Comunicato Associazione Bianchi Bandinelli, 2 aprile 2017
“Generazione cultura”, questo è il nome con cui è stato battezzato l’ennesimo specchietto per allodole sponsorizzato da Franceschini. Pochi giorni fa il Ministro ha infatti reso noto l’accordo raggiunto con la LUISS BUSINESS SCHOOL e ALES per un sedicente progetto di formazione per giovani laureati (sotto i 27 anni) finanziato con i fondi del Gioco del Lotto.
Il progetto coinvolgerà cento neolaureati in un programma di circa 200 ore di lezione presso la LUISS Business School sui seguenti temi: Digital Transformation e Comunicazione, Marketing dell’arte e della cultura, Adventure Lab, Cultural Project Management, Economia e Gestione delle Istituzioni Culturali Pubbliche Italiane. Al periodo di formazione, spalmato su sei settimane, seguiranno sei mesi di stage retribuito presso 25 istituzioni culturali italiane.

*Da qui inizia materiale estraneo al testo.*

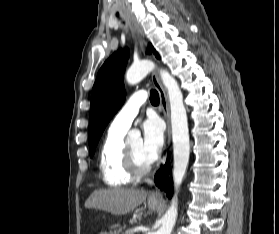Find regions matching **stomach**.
I'll use <instances>...</instances> for the list:
<instances>
[{
	"label": "stomach",
	"mask_w": 279,
	"mask_h": 234,
	"mask_svg": "<svg viewBox=\"0 0 279 234\" xmlns=\"http://www.w3.org/2000/svg\"><path fill=\"white\" fill-rule=\"evenodd\" d=\"M159 206V202H152L148 200V208L152 211L156 210Z\"/></svg>",
	"instance_id": "1"
}]
</instances>
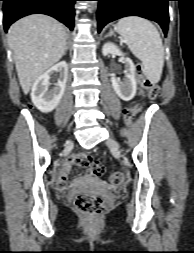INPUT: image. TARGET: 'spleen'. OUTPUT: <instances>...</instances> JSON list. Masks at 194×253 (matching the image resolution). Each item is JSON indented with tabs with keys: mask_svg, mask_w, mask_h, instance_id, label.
Listing matches in <instances>:
<instances>
[{
	"mask_svg": "<svg viewBox=\"0 0 194 253\" xmlns=\"http://www.w3.org/2000/svg\"><path fill=\"white\" fill-rule=\"evenodd\" d=\"M116 29L132 53L142 61L143 73L151 83L160 81L164 47L157 28L148 20L129 16L120 19Z\"/></svg>",
	"mask_w": 194,
	"mask_h": 253,
	"instance_id": "spleen-1",
	"label": "spleen"
}]
</instances>
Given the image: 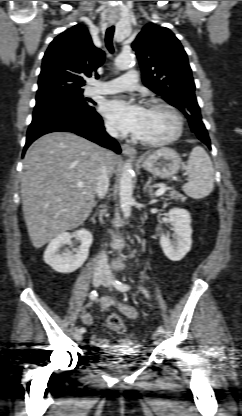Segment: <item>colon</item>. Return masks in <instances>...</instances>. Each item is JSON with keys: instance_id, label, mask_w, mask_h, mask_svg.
<instances>
[{"instance_id": "5ec220e1", "label": "colon", "mask_w": 242, "mask_h": 416, "mask_svg": "<svg viewBox=\"0 0 242 416\" xmlns=\"http://www.w3.org/2000/svg\"><path fill=\"white\" fill-rule=\"evenodd\" d=\"M107 328L117 334H126V326L117 315H110L106 321Z\"/></svg>"}]
</instances>
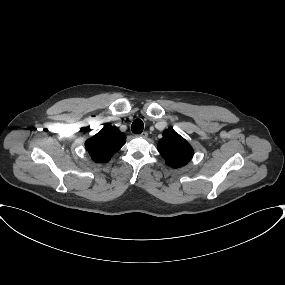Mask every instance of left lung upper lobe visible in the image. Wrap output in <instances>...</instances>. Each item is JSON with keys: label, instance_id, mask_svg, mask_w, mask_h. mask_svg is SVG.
I'll return each instance as SVG.
<instances>
[{"label": "left lung upper lobe", "instance_id": "left-lung-upper-lobe-1", "mask_svg": "<svg viewBox=\"0 0 285 285\" xmlns=\"http://www.w3.org/2000/svg\"><path fill=\"white\" fill-rule=\"evenodd\" d=\"M158 151L172 168L186 165L193 156L190 144L172 129L164 131L163 138L158 142Z\"/></svg>", "mask_w": 285, "mask_h": 285}]
</instances>
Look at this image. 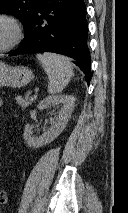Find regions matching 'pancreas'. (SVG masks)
Listing matches in <instances>:
<instances>
[{
	"label": "pancreas",
	"mask_w": 128,
	"mask_h": 213,
	"mask_svg": "<svg viewBox=\"0 0 128 213\" xmlns=\"http://www.w3.org/2000/svg\"><path fill=\"white\" fill-rule=\"evenodd\" d=\"M15 100H16V103L20 105L22 108H27L34 101L33 98H30V97L23 98L22 96H16Z\"/></svg>",
	"instance_id": "cf45deb5"
}]
</instances>
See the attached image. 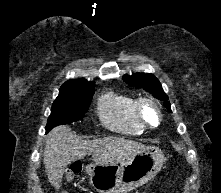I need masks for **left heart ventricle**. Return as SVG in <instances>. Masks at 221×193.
Returning a JSON list of instances; mask_svg holds the SVG:
<instances>
[{"instance_id": "b2bd125f", "label": "left heart ventricle", "mask_w": 221, "mask_h": 193, "mask_svg": "<svg viewBox=\"0 0 221 193\" xmlns=\"http://www.w3.org/2000/svg\"><path fill=\"white\" fill-rule=\"evenodd\" d=\"M146 114L152 122L156 121L157 115H156V112L152 108H148L146 111Z\"/></svg>"}]
</instances>
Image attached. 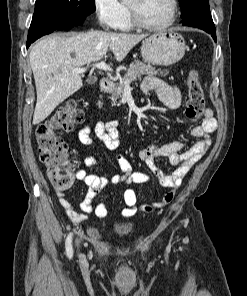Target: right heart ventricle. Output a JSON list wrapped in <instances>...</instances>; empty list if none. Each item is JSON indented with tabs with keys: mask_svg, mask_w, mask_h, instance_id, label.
I'll return each instance as SVG.
<instances>
[{
	"mask_svg": "<svg viewBox=\"0 0 247 296\" xmlns=\"http://www.w3.org/2000/svg\"><path fill=\"white\" fill-rule=\"evenodd\" d=\"M132 22L129 16V12L127 10V15L125 17V19L123 20V22L121 23V25L119 26L120 29L126 31V30H130L132 28Z\"/></svg>",
	"mask_w": 247,
	"mask_h": 296,
	"instance_id": "obj_1",
	"label": "right heart ventricle"
}]
</instances>
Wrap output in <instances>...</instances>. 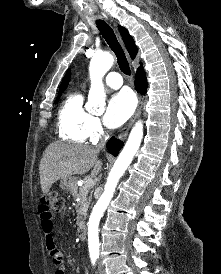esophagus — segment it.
Returning <instances> with one entry per match:
<instances>
[{
  "mask_svg": "<svg viewBox=\"0 0 221 274\" xmlns=\"http://www.w3.org/2000/svg\"><path fill=\"white\" fill-rule=\"evenodd\" d=\"M118 35V39L121 43V45L124 47L123 41L120 37V35L117 33ZM128 55V54H127ZM142 106H143V97L140 95L139 96V102H138V106L137 109L134 113V115L131 117V119L129 120V122L125 125V127L122 129L121 133L118 135V139H122L123 137H125L127 135V133L129 132L130 128L132 127V125L134 124L135 120L137 119V117L140 115L141 110H142Z\"/></svg>",
  "mask_w": 221,
  "mask_h": 274,
  "instance_id": "obj_1",
  "label": "esophagus"
}]
</instances>
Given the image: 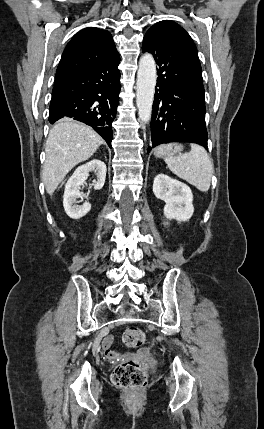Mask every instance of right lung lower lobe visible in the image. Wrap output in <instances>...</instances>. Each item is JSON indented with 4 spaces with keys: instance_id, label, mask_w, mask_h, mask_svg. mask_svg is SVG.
<instances>
[{
    "instance_id": "1",
    "label": "right lung lower lobe",
    "mask_w": 264,
    "mask_h": 429,
    "mask_svg": "<svg viewBox=\"0 0 264 429\" xmlns=\"http://www.w3.org/2000/svg\"><path fill=\"white\" fill-rule=\"evenodd\" d=\"M120 56L116 51L92 68L56 83L52 91L49 122L74 118L91 126L111 148L112 122L120 92Z\"/></svg>"
}]
</instances>
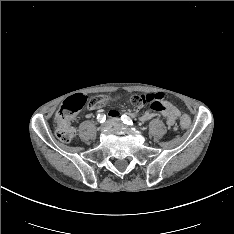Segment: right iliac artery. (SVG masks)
I'll use <instances>...</instances> for the list:
<instances>
[{"label":"right iliac artery","mask_w":234,"mask_h":234,"mask_svg":"<svg viewBox=\"0 0 234 234\" xmlns=\"http://www.w3.org/2000/svg\"><path fill=\"white\" fill-rule=\"evenodd\" d=\"M97 120H98V122L103 123L106 120V115L105 114H99L97 116Z\"/></svg>","instance_id":"right-iliac-artery-1"}]
</instances>
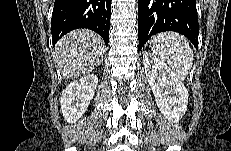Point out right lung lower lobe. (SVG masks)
I'll list each match as a JSON object with an SVG mask.
<instances>
[{"mask_svg": "<svg viewBox=\"0 0 231 151\" xmlns=\"http://www.w3.org/2000/svg\"><path fill=\"white\" fill-rule=\"evenodd\" d=\"M111 0H55L51 33L53 45L66 33L86 28L109 42Z\"/></svg>", "mask_w": 231, "mask_h": 151, "instance_id": "obj_1", "label": "right lung lower lobe"}]
</instances>
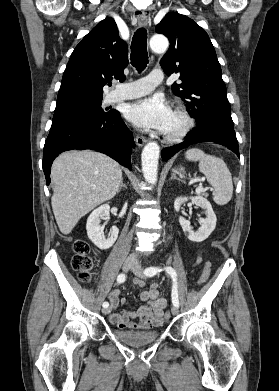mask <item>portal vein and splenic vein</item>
I'll return each mask as SVG.
<instances>
[{"mask_svg":"<svg viewBox=\"0 0 279 391\" xmlns=\"http://www.w3.org/2000/svg\"><path fill=\"white\" fill-rule=\"evenodd\" d=\"M203 191H204V188L202 187V184H200L199 187L196 188V193L200 194Z\"/></svg>","mask_w":279,"mask_h":391,"instance_id":"portal-vein-and-splenic-vein-1","label":"portal vein and splenic vein"}]
</instances>
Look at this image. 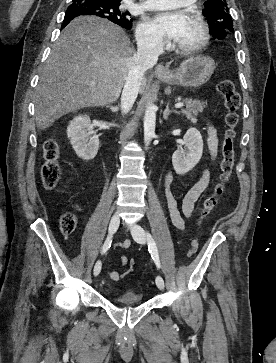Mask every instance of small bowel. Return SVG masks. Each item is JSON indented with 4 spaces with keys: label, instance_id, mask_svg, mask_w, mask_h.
<instances>
[{
    "label": "small bowel",
    "instance_id": "small-bowel-1",
    "mask_svg": "<svg viewBox=\"0 0 276 363\" xmlns=\"http://www.w3.org/2000/svg\"><path fill=\"white\" fill-rule=\"evenodd\" d=\"M207 147L211 158L215 160L218 151V137L217 130L211 122L207 123ZM172 181L173 175L171 172H168L164 181L168 215L173 228L177 231H184L186 229V219H190L194 216L196 201L210 185L211 175L208 169L203 170L201 178L188 190V192L183 197L180 207L171 191ZM79 210L82 209L79 207ZM130 244V240L126 239L118 242L116 244V248L125 249L128 248ZM127 261V257L122 255V265H126ZM107 276L111 280L116 281L120 278V276H122V274H119L116 271H109L107 272Z\"/></svg>",
    "mask_w": 276,
    "mask_h": 363
}]
</instances>
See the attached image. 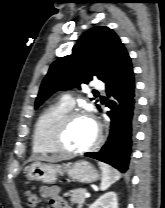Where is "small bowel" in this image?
I'll use <instances>...</instances> for the list:
<instances>
[{
    "label": "small bowel",
    "instance_id": "c3829d8e",
    "mask_svg": "<svg viewBox=\"0 0 165 208\" xmlns=\"http://www.w3.org/2000/svg\"><path fill=\"white\" fill-rule=\"evenodd\" d=\"M40 193L43 198L50 201L53 208H71L60 196V189L57 186H42Z\"/></svg>",
    "mask_w": 165,
    "mask_h": 208
}]
</instances>
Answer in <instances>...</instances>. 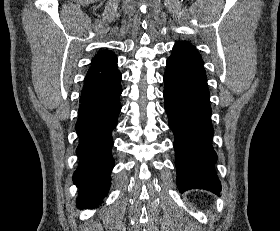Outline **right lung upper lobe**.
Masks as SVG:
<instances>
[{
    "mask_svg": "<svg viewBox=\"0 0 280 231\" xmlns=\"http://www.w3.org/2000/svg\"><path fill=\"white\" fill-rule=\"evenodd\" d=\"M121 73L112 51H101L92 60L80 99L92 98L120 85Z\"/></svg>",
    "mask_w": 280,
    "mask_h": 231,
    "instance_id": "cb5924a9",
    "label": "right lung upper lobe"
}]
</instances>
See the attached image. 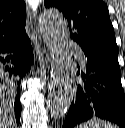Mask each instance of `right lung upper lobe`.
Returning <instances> with one entry per match:
<instances>
[{"mask_svg":"<svg viewBox=\"0 0 125 128\" xmlns=\"http://www.w3.org/2000/svg\"><path fill=\"white\" fill-rule=\"evenodd\" d=\"M25 9L23 0H0V44L25 33Z\"/></svg>","mask_w":125,"mask_h":128,"instance_id":"obj_1","label":"right lung upper lobe"}]
</instances>
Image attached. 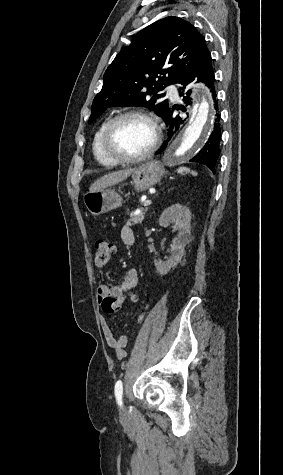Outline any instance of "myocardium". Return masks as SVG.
Returning a JSON list of instances; mask_svg holds the SVG:
<instances>
[{"instance_id": "1", "label": "myocardium", "mask_w": 283, "mask_h": 475, "mask_svg": "<svg viewBox=\"0 0 283 475\" xmlns=\"http://www.w3.org/2000/svg\"><path fill=\"white\" fill-rule=\"evenodd\" d=\"M129 117H140L148 120L154 129V140L151 147L142 155L134 158L113 157L108 152V145L110 143L112 133L116 125L123 119ZM161 144V127L160 122L156 114L152 112H146L141 110H132L120 113L115 116L107 125L102 138H101V150L106 157L107 162H135V165L141 164L150 159L158 150Z\"/></svg>"}]
</instances>
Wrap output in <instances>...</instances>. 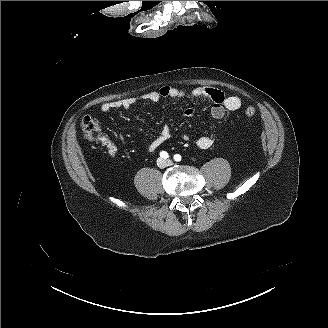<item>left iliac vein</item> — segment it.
I'll return each mask as SVG.
<instances>
[{
	"label": "left iliac vein",
	"instance_id": "4c4485c4",
	"mask_svg": "<svg viewBox=\"0 0 328 328\" xmlns=\"http://www.w3.org/2000/svg\"><path fill=\"white\" fill-rule=\"evenodd\" d=\"M168 165H172V162L170 160H167Z\"/></svg>",
	"mask_w": 328,
	"mask_h": 328
}]
</instances>
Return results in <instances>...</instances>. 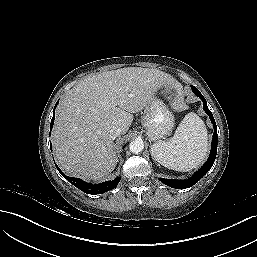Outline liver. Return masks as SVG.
Masks as SVG:
<instances>
[{
	"instance_id": "6515ba94",
	"label": "liver",
	"mask_w": 257,
	"mask_h": 257,
	"mask_svg": "<svg viewBox=\"0 0 257 257\" xmlns=\"http://www.w3.org/2000/svg\"><path fill=\"white\" fill-rule=\"evenodd\" d=\"M176 85L157 69L127 67L91 75L58 106L52 132L55 158L68 175L100 180L117 162L112 130L125 134L133 113L143 110L158 89Z\"/></svg>"
}]
</instances>
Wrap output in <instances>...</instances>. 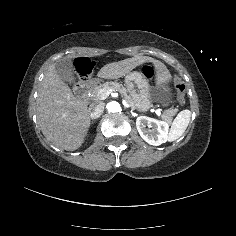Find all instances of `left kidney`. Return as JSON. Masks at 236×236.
<instances>
[{
  "label": "left kidney",
  "mask_w": 236,
  "mask_h": 236,
  "mask_svg": "<svg viewBox=\"0 0 236 236\" xmlns=\"http://www.w3.org/2000/svg\"><path fill=\"white\" fill-rule=\"evenodd\" d=\"M151 126L152 130H148ZM136 127L140 136L151 145L159 146L168 140L169 123L166 121L140 116L136 119Z\"/></svg>",
  "instance_id": "1"
}]
</instances>
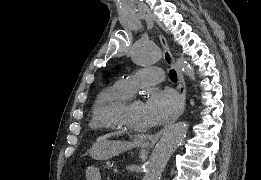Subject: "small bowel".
<instances>
[{"label":"small bowel","mask_w":261,"mask_h":180,"mask_svg":"<svg viewBox=\"0 0 261 180\" xmlns=\"http://www.w3.org/2000/svg\"><path fill=\"white\" fill-rule=\"evenodd\" d=\"M87 180H100V172L95 166H89L85 171Z\"/></svg>","instance_id":"obj_1"}]
</instances>
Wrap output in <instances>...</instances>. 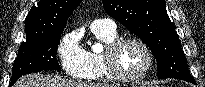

Il bando prevede la selezione di laureati «in qualunque disciplina», purché «di talento», con un atteggiamento ancora una volta liquidatorio nei confronti dei laureati in discipline inerenti la storia e la conservazione del patrimonio culturale. Il messaggio veicolato da questo progetto, dal bando che ne stabilisce i criteri di partecipazione e, in ultima analisi, dal Ministero, è che non sia necessaria una formazione tecnico-scientifica per occuparsi di comunicazione e valorizzazione dei beni culturali. Con un corso di formazione di sei settimane (!) in materie prettamente economiche, gestionali e informatiche, i partecipanti dovrebbero essere in grado, secondo gli organizzatori, non solo di occuparsi della comunicazione di istituzioni culturali italiane, ma addirittura di proporre nuove iniziative volte a migliorare la comunicazione legata alla valorizzazione del patrimonio conservato e gestito dalle suddette istituzioni (in questo consiste l’ultima fase del progetto, che selezionerà le migliori proposte per start-up e ne sovvenzionerà lo sviluppo).
Sul sito dedicato al progetto (www.generazionecultura.it) si legge che quest’ultimo «nasce con lo scopo di potenziare le competenze di giovani talenti e valorizzare il patrimonio artistico e culturale del nostro Paese». Siamo di fronte all’ennesimo abuso del termine “valorizzazione”, ritenuto completamente slegato dalla conoscenza degli oggetti e dei contesti da valorizzare, nonché all’abuso del termine “potenziare”, poiché, se la lingua non ci inganna, il potenziamento dovrebbe innestarsi su competenze precedentemente acquisite.
I rischi sono molteplici.
Da un lato le istituzioni coinvolte pagheranno il prezzo di una comunicazione priva dell’alta qualità scientifica che sempre e comunque deve caratterizzare le attività di divulgazione, specie quelle provenienti o attinenti istituzioni pubbliche che negli ultimi decenni hanno speso molte risorse per migliorare e affinare le tecniche della educazione al patrimonio e della comunicazione culturale, missioni sociali e civili che non possono prescindere dalla profonda e sedimentata conoscenza dell’oggetto di cui si occupano. Sempre più spesso, non a caso, grazie anche alle nuove potenzialità dei social network, sono stati smascherati grossolani errori, frutto di completa mancanza di nozioni o di incapacità di valutazione dell’attendibilità delle fonti, divulgati dai siti internet di importanti istituzioni pubbliche. Tutto questo a dimostrazione di una totale incultura della comunicazione.
Dall’altro lato, viene a decadere completamente il valore della interdisciplinarità, cioè della collaborazione virtuosa tra diverse competenze, con la facile e illusoria promessa che in sei settimane si possa supplire a una formazione universitaria diversificata e specialistica.
Pur volendo sorvolare sulla sponsorizzazione da parte del Ministero – e dei suoi potenti mezzi di comunicazione, appunto – di un’iniziativa che vede incrementate le risorse a disposizione dei privati mentre i progetti dei funzionari responsabili delle istituzioni stesse giacciono molto spesso nel cassetto intitolato “fondi mancanti”, ciò che è pericoloso e offensivo è il messaggio veicolato da accordi di questo tipo: per operare nel settore della comunicazione dei beni culturali non è necessaria un’adeguata formazione universitaria che consenta di entrare nel merito dei contenuti comunicati. Senza contare che, ancora una volta, dei tirocinanti si troveranno a svolgere, negli uffici istituzionali, lavori che spetterebbero al personale qualificato assunto mediante selezione concorsuale, ricoprendo un ruolo provvisorio con una competenza altrettanto provvisoria che non sarà in grado di rendere utili all’istituzione che li forma i saperi che possono maturarvi.
Resta da capire il titolo dell’iniziativa: forse più appropriato risulterebbe “Generazione incultura”.